1/18/2002 2:52:50 AM

> From: paulerlich <paul@stretch-music.com>
> To: <tuning-math@yahoogroups.com>
> Sent: Thursday, January 17, 2002 1:13 PM
> Subject: [tuning-math] Re: ERROR IN CARTER'S SCHOENBERG
>
>
> --- In tuning-math@y..., "monz" <joemonz@y...> wrote:
>
> > Actually, Partch's examination is based on Schoenberg's
> > 1927/34 theory from "Problems of Harmony", so there's no
> > typo anywhere in that. And as I've shown, that theory
> > results in a 12-tone PB with consistent notation for the
> > 11- and 13-limit ratios.
>
> Where did you show that?

/tuning-math/message/2159
> Message 2159
> From: "monz" <joemonz@y...>
> Date: Tue Dec 25, 2001 6:44 pm
> Subject: lattices of Schoenberg's rational implications
>
>
> ...
>
> 1934 _Problems of Harmony_ 13-limit system
>
> (-2 0 0 -1 1 ) = 104:99
> ( 2 0 -1 0 1 ) = 117:112
> (-2 0 -1 0 0 ) = 64:63
> ( 4 -1 0 0 0 ) = 81:80
> ( 2 1 0 -1 0 ) = 45:44
>
> Determinant = 12

If I include 2:1 , I get

matrix

[ 1 0 0 0 0 ] = 2:1
[ -2 0 0 -1 1 ] = 104:99
[ 2 0 -1 0 1 ] = 117:112
[ -2 0 -1 0 0 ] = 64:63
[ 4 -1 0 0 0 ] = 81:80
[ 2 1 0 -1 0 ] = 45:44

adjoint:

[ 12 0 0 0 0 0 ]
[ 19 -1 1 -1 1 1 ]
[ 28 -4 4 -4 -8 4 ]
[ 34 2 -2 -10 -2 -2 ]
[ 42 -6 6 -6 -6 -6 ]
[ 44 4 8 -8 -4 -4 ]

OK, I see that the first column-vector gives a typical
12-EDO mapping.

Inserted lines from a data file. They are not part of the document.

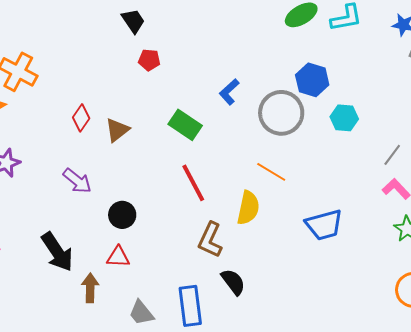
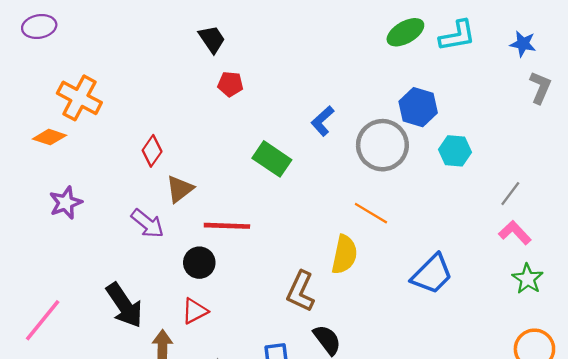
brown triangle: (117, 130) -> (180, 189), moved
red line: (193, 183) -> (227, 226), moved, turned -60
blue trapezoid: (324, 225) -> (432, 274), turned -30
red triangle: (118, 257) -> (195, 311), turned -30

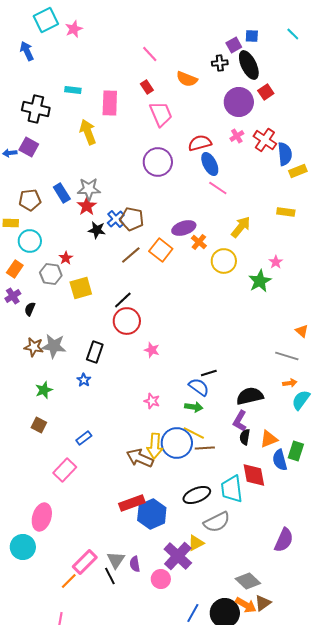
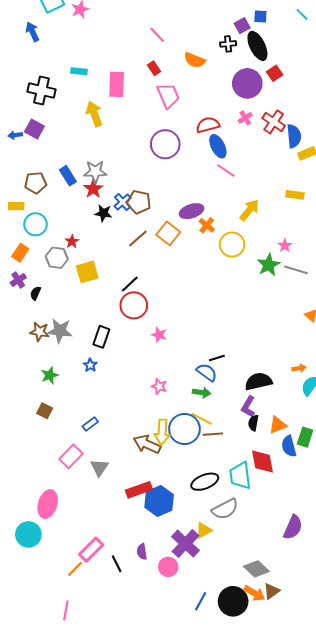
gray line: (287, 356) -> (296, 270), moved
gray triangle: (116, 560) -> (99, 468), moved

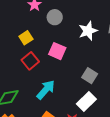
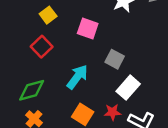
red square: (30, 61) -> (42, 47), moved
gray square: (90, 76) -> (115, 59), moved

Interestingly, now the 11th harmonic
is mapped to 42 degrees of 12-EDO -- if "C" is n^0, this
is "F#", the opposite of how Schoenberg mapped it in 1911
(as "F"), and indeed this is exactly how Schoenberg now
notates 11 in "Problems of Harmony". And the "new" 13th
harmonic is mapped to the 44th degree ("Ab"), which again
is how Schoenberg notates it.

As for the other column-vectors:

I can see that all of them map 3 = 1 generator, the "5th",
typical of both meantone and Pythagorean.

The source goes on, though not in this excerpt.